I have noticed recently that students in online distance education are still invited (if not required) to introduce themselves, and follow others customarily in posting up a face photo or so. I want to ask why !!!
The purpose of education is to develop one's knowledge and share meanings and ideas.
Well of course I have a playboy figure, blond hair, blue eyes or whatever - but do these get me the grade A ??!!
And what judgements do others make of one's shapely figure, cheekbones, and hair colour, not to mention superb fashion sense, sportscar and bright 'marakesh' red BMW bike ? What on earth have these to do with education ?

Nigel Blake of the UK Open University advocates clearly the academic objectivity quality of distance education, to discuss ideas and attack these not the person, and avoid the subjectivity of face-to-face introductions. Ohhh these are touted by instructors as easing us into an online community of learners - let's all choose our partners and group members by their eye colour ...

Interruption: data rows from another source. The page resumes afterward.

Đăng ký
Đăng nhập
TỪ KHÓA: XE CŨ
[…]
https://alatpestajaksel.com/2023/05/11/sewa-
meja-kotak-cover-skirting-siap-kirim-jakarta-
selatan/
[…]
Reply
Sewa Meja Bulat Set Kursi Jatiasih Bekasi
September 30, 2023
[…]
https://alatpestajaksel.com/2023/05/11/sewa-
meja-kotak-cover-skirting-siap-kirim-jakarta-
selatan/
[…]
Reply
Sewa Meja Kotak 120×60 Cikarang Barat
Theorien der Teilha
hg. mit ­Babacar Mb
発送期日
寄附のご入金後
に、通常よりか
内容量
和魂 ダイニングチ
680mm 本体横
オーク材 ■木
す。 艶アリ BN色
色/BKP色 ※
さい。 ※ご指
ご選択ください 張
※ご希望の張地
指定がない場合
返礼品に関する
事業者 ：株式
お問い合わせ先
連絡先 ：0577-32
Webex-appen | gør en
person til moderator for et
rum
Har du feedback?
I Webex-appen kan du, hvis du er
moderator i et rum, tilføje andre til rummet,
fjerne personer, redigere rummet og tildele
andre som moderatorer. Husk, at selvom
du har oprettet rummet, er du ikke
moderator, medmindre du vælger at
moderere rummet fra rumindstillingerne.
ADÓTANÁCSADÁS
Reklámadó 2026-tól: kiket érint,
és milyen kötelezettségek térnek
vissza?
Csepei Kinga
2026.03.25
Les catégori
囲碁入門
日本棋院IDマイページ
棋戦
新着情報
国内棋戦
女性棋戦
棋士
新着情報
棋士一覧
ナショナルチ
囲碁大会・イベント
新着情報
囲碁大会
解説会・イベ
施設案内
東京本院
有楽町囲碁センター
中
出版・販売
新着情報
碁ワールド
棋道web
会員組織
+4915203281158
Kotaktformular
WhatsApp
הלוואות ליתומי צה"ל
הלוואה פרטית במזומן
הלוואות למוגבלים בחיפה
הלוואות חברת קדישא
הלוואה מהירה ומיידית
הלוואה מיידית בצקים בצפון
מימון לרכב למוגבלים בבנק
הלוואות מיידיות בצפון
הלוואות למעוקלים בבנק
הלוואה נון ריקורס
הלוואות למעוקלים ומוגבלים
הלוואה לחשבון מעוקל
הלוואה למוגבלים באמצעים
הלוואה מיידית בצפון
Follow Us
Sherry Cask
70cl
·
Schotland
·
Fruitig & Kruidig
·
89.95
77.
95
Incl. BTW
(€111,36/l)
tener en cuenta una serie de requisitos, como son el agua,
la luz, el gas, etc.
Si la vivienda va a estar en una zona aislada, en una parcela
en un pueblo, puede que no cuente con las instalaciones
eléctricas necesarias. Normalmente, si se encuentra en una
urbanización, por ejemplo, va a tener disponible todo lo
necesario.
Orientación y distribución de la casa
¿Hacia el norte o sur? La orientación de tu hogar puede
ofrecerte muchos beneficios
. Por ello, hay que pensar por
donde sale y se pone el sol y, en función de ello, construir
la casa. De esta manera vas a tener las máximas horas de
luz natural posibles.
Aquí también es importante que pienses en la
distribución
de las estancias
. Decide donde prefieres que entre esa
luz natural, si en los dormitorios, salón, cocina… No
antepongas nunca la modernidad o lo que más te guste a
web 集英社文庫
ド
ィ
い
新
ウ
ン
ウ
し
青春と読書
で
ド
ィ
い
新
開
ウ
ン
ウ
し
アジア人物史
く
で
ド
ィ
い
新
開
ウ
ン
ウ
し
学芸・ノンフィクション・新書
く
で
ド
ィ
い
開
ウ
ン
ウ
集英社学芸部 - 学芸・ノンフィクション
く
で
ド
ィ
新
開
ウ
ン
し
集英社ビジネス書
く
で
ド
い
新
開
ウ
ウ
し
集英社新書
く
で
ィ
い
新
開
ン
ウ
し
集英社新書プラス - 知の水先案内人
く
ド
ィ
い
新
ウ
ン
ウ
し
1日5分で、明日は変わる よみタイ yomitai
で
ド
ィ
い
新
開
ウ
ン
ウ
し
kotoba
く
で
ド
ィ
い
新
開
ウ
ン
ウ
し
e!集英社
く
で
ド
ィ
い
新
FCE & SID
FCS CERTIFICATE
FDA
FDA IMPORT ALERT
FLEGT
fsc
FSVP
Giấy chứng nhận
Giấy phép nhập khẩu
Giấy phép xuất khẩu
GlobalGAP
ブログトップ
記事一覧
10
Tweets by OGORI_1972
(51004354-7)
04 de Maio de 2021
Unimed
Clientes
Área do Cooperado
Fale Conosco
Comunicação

We need to be alert ever more strongly in our aims to bring openness and inclusivity in education to the retarded, homeless, poor, unwashed, homeless, foreign, and so on. Let's focus on your mind not your body !

I was at college, with my office next to that of Stephen Hawking (http://www.hawking.org.uk/) at ABC university. How so much poorer would the world be if we had let first appearances colour our judgement !

I heard a rumour... that half the people posting up the beautiful blonde faces were old guys in prison trying to ensnare rich foolish guys, and that the other half were the FBI trying to catch those old guys trying to catch the teenage blondes.
What has all this got to do with education ?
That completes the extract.